Data Science

Lesson 3

Datasets & DataFrames

Reminders Import Required Libraries Read the User Data Read Movie Ratings Read the Movie Information Get Information About Movie Data Selecting Data Filtering Data Split Apply Combine Passing a Function Pandas Wrap-Up

OVERVIEW

For this boot camp, we will be scraping data from data-sets into data-frames using the **pandas** library. Data scraping is about obtaining data from webpages or other data-sets. There is low level scraping where you parse data out of the HTML or XML code of a webpage.

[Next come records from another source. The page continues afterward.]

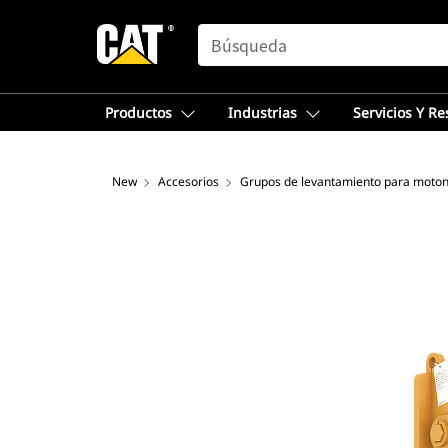
SEARCH
Productos
Industrias
Servicios Y R
New
Accesorios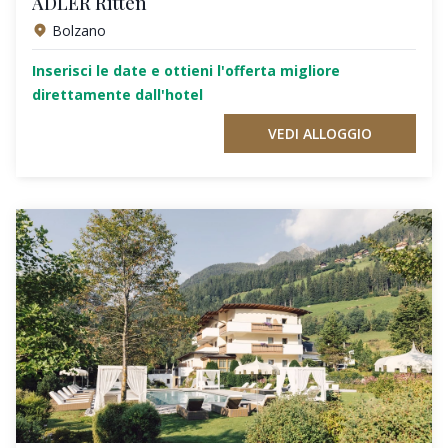
ADLER Ritten
Bolzano
Inserisci le date e ottieni l'offerta migliore
direttamente dall'hotel
VEDI ALLOGGIO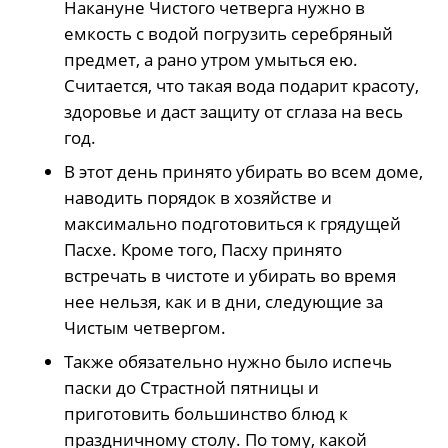
Накануне Чистого четверга нужно в
емкость с водой погрузить серебряный
предмет, а рано утром умыться ею.
Считается, что такая вода подарит красоту,
здоровье и даст защиту от сглаза на весь
год.
В этот день принято убирать во всем доме,
наводить порядок в хозяйстве и
максимально подготовиться к грядущей
Пасхе. Кроме того, Пасху принято
встречать в чистоте и убирать во время
нее нельзя, как и в дни, следующие за
Чистым четвергом.
Также обязательно нужно было испечь
паски до Страстной пятницы и
приготовить большинство блюд к
праздничному столу. По тому, какой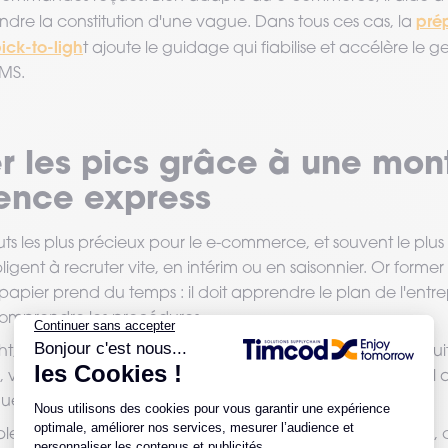
pré
endre la constitution d'une vague. Dans tous ces cas, la
ck-to-ligh
t ajoute le guidage qui fiabilise et accélère le ges
OMS.
r les pics grâce à une mon
nce express
uts les plus précieux pour le e-commerce, et souvent le plus 
bligent à recruter vite, en intérim ou en saisonnier. Or form
apier prend du temps : il doit apprendre le plan de l'entre
omprendre les procédures.
ght, cette courbe d'apprentissage s'effondre. L'opérateur sui
 valide. L'interface est simple, intuitive et fiable. Un nouvel
uelques minutes, pas en quelques jours.
e logistique qui doit doubler son équipe en pleine saison, c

You can also scrape data from the APIs of certain websites as well as pre-compiled datasets.

REMINDERS

>- **Make use of keyboard short-cuts like tab completion** >- **Make use of Google** > - Web resources can help you turn snippets into fully functional code >- **Make variable names meaningful!!!** > - (a = b * c) can be harder to interpret when contextual errors arise > - Using contextually relevant variable names can make it easier for others to jump in and contribute to, or analyze your code when you get stuck >- **Comment your code for clear logic!**

Duplicate the Notebook

1. Launch ‘Jupyter Notebook’ using the shortcut you created in Lesson 1 2. Navigate to your Lesson 3 folder 3. Select & Duplicate the ‘Lesson3-Datasets-and-Dataframes.ipynb’ file - *You will be tinkering – things might break – it’s a backup* 4. Open the new duplicate file & Rename it: **‘scraping-intro’**

NOTE

>- **Answer any questions in bold and blue in the code block(cell) below each section.**

Any statements in italic and green are for consideration and should help guide you to understand the code involved.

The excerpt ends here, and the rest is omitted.